### ABOUT THIS TASK
Give the records back exactly as written, but without the images.

BEGIN DATASET EXCERPTS

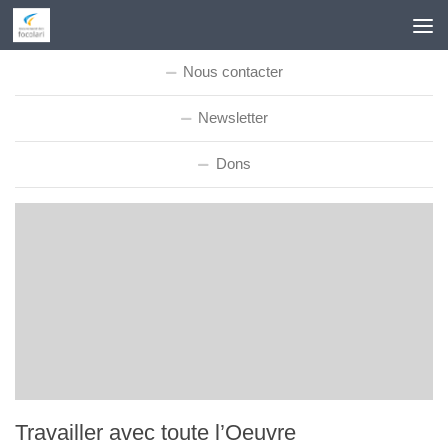
Skip to content
Nous contacter
Newsletter
Dons
Travailler avec toute l’Oeuvre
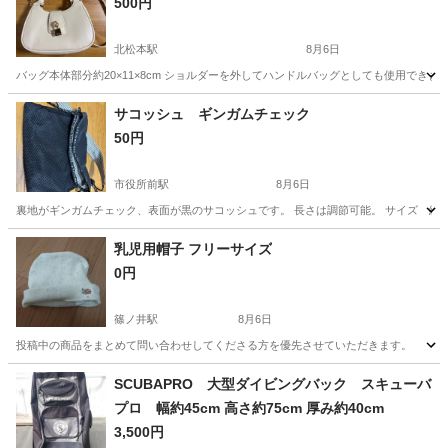
500円
北松本駅
8月6日
バッグ本体部分約20×11×8cm ショルダーを外してハンドルバッグとしても使用できま
長野
松本市
北松本駅
バッグ
ホワイト
サコッシュ ギンガムチェック
50円
市役所前駅
8月6日
裏地がギンガムチェック、表面が黒のサコッシュです。 長さは調節可能。 サイズ 縦26cm
長野
長野市
市役所前駅
バッグ
乳児用帽子 フリーサイズ
0円
篠ノ井駅
8月6日
投稿中の商品をまとめて問い合わせしてくださる方を優先させていただきます。
長野
長野市
篠ノ井駅
バッグ
商品
SCUBAPRO 大型ダイビングバック スキューバ
プロ 幅約45cm 高さ約75cm 厚み約40cm
3,500円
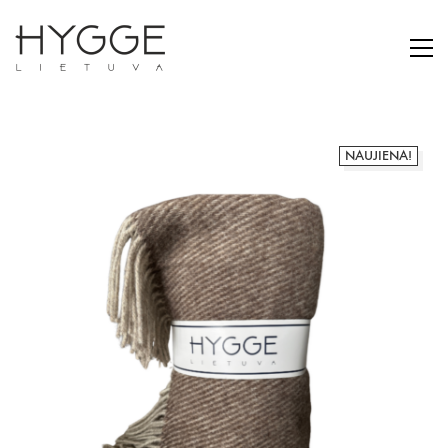
NAUJIENA!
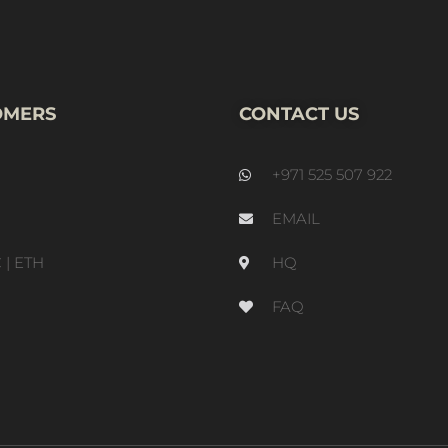
OMERS
CONTACT US
+971 525 507 922
EMAIL
 | ETH
HQ
FAQ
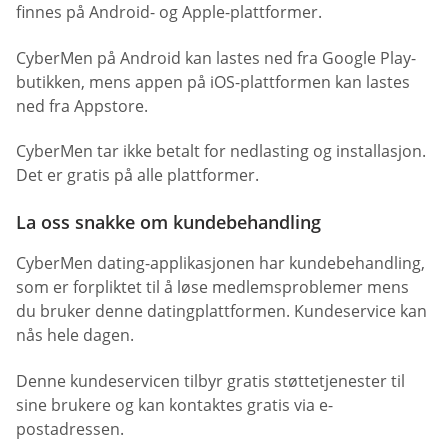
finnes på Android- og Apple-plattformer.
CyberMen på Android kan lastes ned fra Google Play-
butikken, mens appen på iOS-plattformen kan lastes
ned fra Appstore.
CyberMen tar ikke betalt for nedlasting og installasjon.
Det er gratis på alle plattformer.
La oss snakke om kundebehandling
CyberMen dating-applikasjonen har kundebehandling,
som er forpliktet til å løse medlemsproblemer mens
du bruker denne datingplattformen. Kundeservice kan
nås hele dagen.
Denne kundeservicen tilbyr gratis støttetjenester til
sine brukere og kan kontaktes gratis via e-
postadressen.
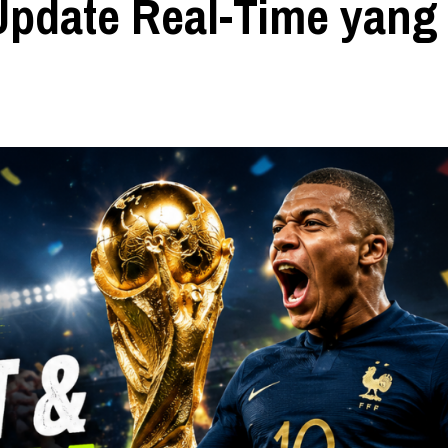
Update Real-Time yang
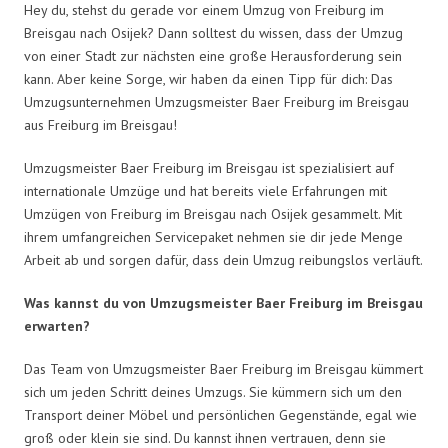
Hey du, stehst du gerade vor einem Umzug von Freiburg im
Breisgau nach Osijek? Dann solltest du wissen, dass der Umzug
von einer Stadt zur nächsten eine große Herausforderung sein
kann. Aber keine Sorge, wir haben da einen Tipp für dich: Das
Umzugsunternehmen Umzugsmeister Baer Freiburg im Breisgau
aus Freiburg im Breisgau!
Umzugsmeister Baer Freiburg im Breisgau ist spezialisiert auf
internationale Umzüge und hat bereits viele Erfahrungen mit
Umzügen von Freiburg im Breisgau nach Osijek gesammelt. Mit
ihrem umfangreichen Servicepaket nehmen sie dir jede Menge
Arbeit ab und sorgen dafür, dass dein Umzug reibungslos verläuft.
Was kannst du von Umzugsmeister Baer Freiburg im Breisgau
erwarten?
Das Team von Umzugsmeister Baer Freiburg im Breisgau kümmert
sich um jeden Schritt deines Umzugs. Sie kümmern sich um den
Transport deiner Möbel und persönlichen Gegenstände, egal wie
groß oder klein sie sind. Du kannst ihnen vertrauen, denn sie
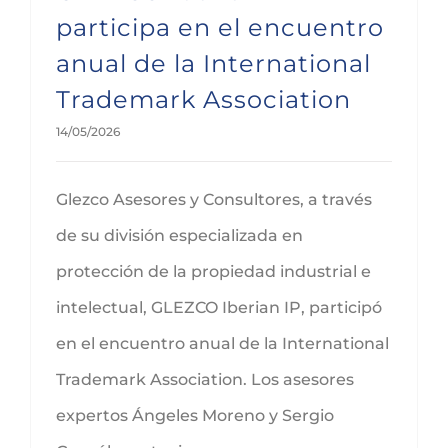
participa en el encuentro
anual de la International
Trademark Association
14/05/2026
Glezco Asesores y Consultores, a través
de su división especializada en
protección de la propiedad industrial e
intelectual, GLEZCO Iberian IP, participó
en el encuentro anual de la International
Trademark Association. Los asesores
expertos Ángeles Moreno y Sergio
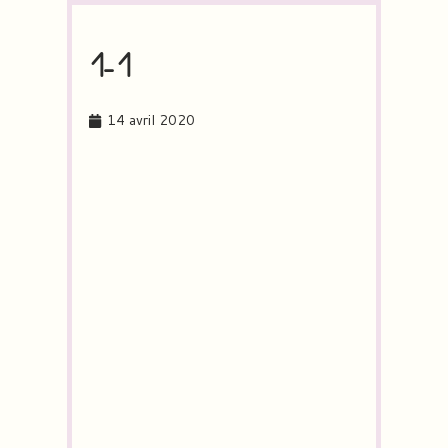
1-1
14 avril 2020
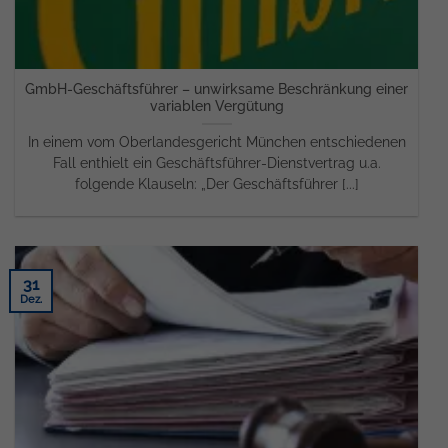
GmbH-Geschäftsführer – unwirksame Beschränkung einer
variablen Vergütung
In einem vom Oberlandesgericht München entschiedenen
Fall enthielt ein Geschäftsführer-Dienstvertrag u.a.
folgende Klauseln: „Der Geschäftsführer [...]
31
Dez.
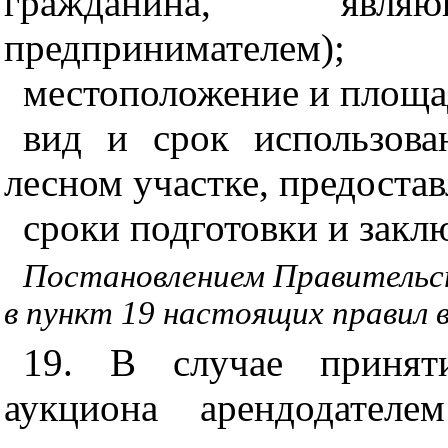
гражданина, являю
предпринимателем);
местоположение и площад
вид и срок использова
лесном участке, предостав
сроки подготовки и закл
Постановлением Правительст
в пункт 19 настоящих правил 
19. В случае принят
аукциона арендодателе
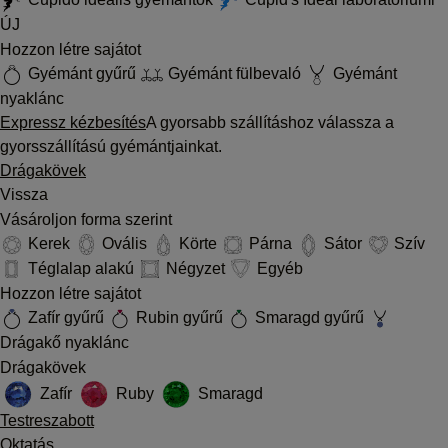
ÚJ
Hozzon létre sajátot
Gyémánt gyűrű
Gyémánt fülbevaló
Gyémánt
nyaklánc
Expressz kézbesítés
A gyorsabb szállításhoz válassza a
gyorsszállítású gyémántjainkat.
Drágakövek
Vissza
Vásároljon forma szerint
Kerek
Ovális
Körte
Párna
Sátor
Szív
Téglalap alakú
Négyzet
Egyéb
Hozzon létre sajátot
Zafír gyűrű
Rubin gyűrű
Smaragd gyűrű
Drágakő nyaklánc
Drágakövek
Zafír
Ruby
Smaragd
Testreszabott
Oktatás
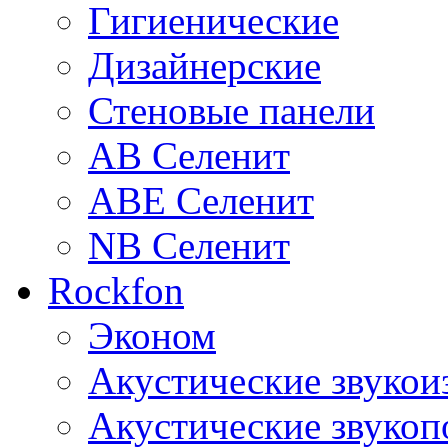
Гигиенические
Дизайнерские
Стеновые панели
AB Селенит
ABE Селенит
NB Селенит
Rockfon
Эконом
Акустические звуко
Акустические звуко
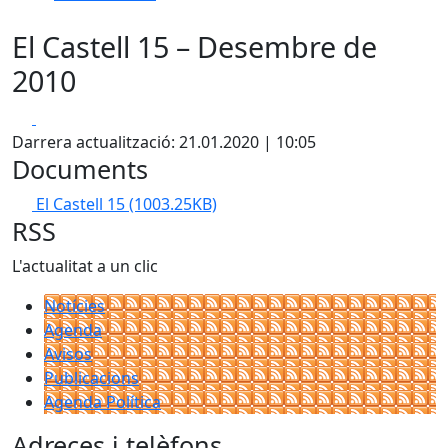
El Castell 15 – Desembre de
2010
Facebook
X
Darrera actualització: 21.01.2020 | 10:05
Documents
El Castell 15
(1003.25KB)
RSS
L'actualitat a un clic
Notícies
Agenda
Avisos
Publicacions
Agenda Política
Adreces i telèfons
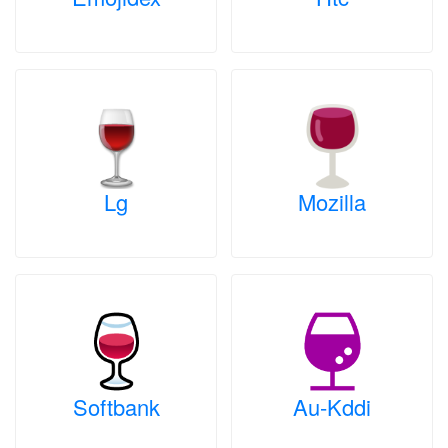
Lg
Mozilla
Softbank
Au-Kddi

END DATASET EXCERPTS

### ANSWER
Skip to content
Nous contacter
Newsletter
Dons
Travailler avec toute l’Oeuvre
500円
北松本駅
8月6日
バッグ本体部分約20×11×8cm ショルダーを外してハンドルバッグとしても使用できま
長野
松本市
北松本駅
バッグ
ホワイト
サコッシュ ギンガムチェック
50円
市役所前駅
8月6日
裏地がギンガムチェック、表面が黒のサコッシュです。 長さは調節可能。 サイズ 縦26cm
長野
長野市
市役所前駅
バッグ
乳児用帽子 フリーサイズ
0円
篠ノ井駅
8月6日
投稿中の商品をまとめて問い合わせしてくださる方を優先させていただきます。
長野
長野市
篠ノ井駅
バッグ
商品
SCUBAPRO 大型ダイビングバック スキューバ
プロ 幅約45cm 高さ約75cm 厚み約40cm
3,500円
NAUJIENA!
OMERS
CONTACT US
+971 525 507 922
EMAIL
 | ETH
HQ
FAQ
finnes på Android- og Apple-plattformer.
CyberMen på Android kan lastes ned fra Google Play-
butikken, mens appen på iOS-plattformen kan lastes
ned fra Appstore.
CyberMen tar ikke betalt for nedlasting og installasjon.
Det er gratis på alle plattformer.
La oss snakke om kundebehandling
CyberMen dating-applikasjonen har kundebehandling,
som er forpliktet til å løse medlemsproblemer mens
du bruker denne datingplattformen. Kundeservice kan
nås hele dagen.
Denne kundeservicen tilbyr gratis støttetjenester til
sine brukere og kan kontaktes gratis via e-
postadressen.
Update Real-Time yang
Hey du, stehst du gerade vor einem Umzug von Freiburg im
Breisgau nach Osijek? Dann solltest du wissen, dass der Umzug
von einer Stadt zur nächsten eine große Herausforderung sein
kann. Aber keine Sorge, wir haben da einen Tipp für dich: Das
Umzugsunternehmen Umzugsmeister Baer Freiburg im Breisgau
aus Freiburg im Breisgau!
Umzugsmeister Baer Freiburg im Breisgau ist spezialisiert auf
internationale Umzüge und hat bereits viele Erfahrungen mit
Umzügen von Freiburg im Breisgau nach Osijek gesammelt. Mit
ihrem umfangreichen Servicepaket nehmen sie dir jede Menge
Arbeit ab und sorgen dafür, dass dein Umzug reibungslos verläuft.
Was kannst du von Umzugsmeister Baer Freiburg im Breisgau
erwarten?
Das Team von Umzugsmeister Baer Freiburg im Breisgau kümmert
sich um jeden Schritt deines Umzugs. Sie kümmern sich um den
Transport deiner Möbel und persönlichen Gegenstände, egal wie
groß oder klein sie sind. Du kannst ihnen vertrauen, denn sie
participa en el encuentro
anual de la International
Trademark Association
14/05/2026
Glezco Asesores y Consultores, a través
de su división especializada en
protección de la propiedad industrial e
intelectual, GLEZCO Iberian IP, participó
en el encuentro anual de la International
Trademark Association. Los asesores
expertos Ángeles Moreno y Sergio
1-1
14 avril 2020
GmbH-Geschäftsführer – unwirksame Beschränkung einer
variablen Vergütung
In einem vom Oberlandesgericht München entschiedenen
Fall enthielt ein Geschäftsführer-Dienstvertrag u.a.
folgende Klauseln: „Der Geschäftsführer [...]
31
Dez.
гражданина, являю
предпринимателем);
местоположение и площад
вид и срок использова
лесном участке, предостав
сроки подготовки и закл
Постановлением Правительст
в пункт 19 настоящих правил 
19. В случае принят
аукциона арендодателе
ÚJ
Hozzon létre sajátot
Gyémánt gyűrű
Gyémánt fülbevaló
Gyémánt
nyaklánc
Expressz kézbesítés
A gyorsabb szállításhoz válassza a
gyorsszállítású gyémántjainkat.
Drágakövek
Vissza
Vásároljon forma szerint
Kerek
Ovális
Körte
Párna
Sátor
Szív
Téglalap alakú
Négyzet
Egyéb
Hozzon létre sajátot
Zafír gyűrű
Rubin gyűrű
Smaragd gyűrű
Drágakő nyaklánc
Drágakövek
Zafír
Ruby
Smaragd
Testreszabott
Oktatás
Гигиенические
Дизайнерские
Стеновые панели
AB Селенит
ABE Селенит
NB Селенит
Rockfon
Эконом
Акустические звуко
Акустические звуко
El Castell 15 – Desembre de
2010
Facebook
X
Darrera actualització: 21.01.2020 | 10:05
Documents
El Castell 15
(1003.25KB)
RSS
L'actualitat a un clic
Notícies
Agenda
Avisos
Publicacions
Agenda Política
Adreces i telèfons
Lg
Mozilla
Softbank
Au-Kddi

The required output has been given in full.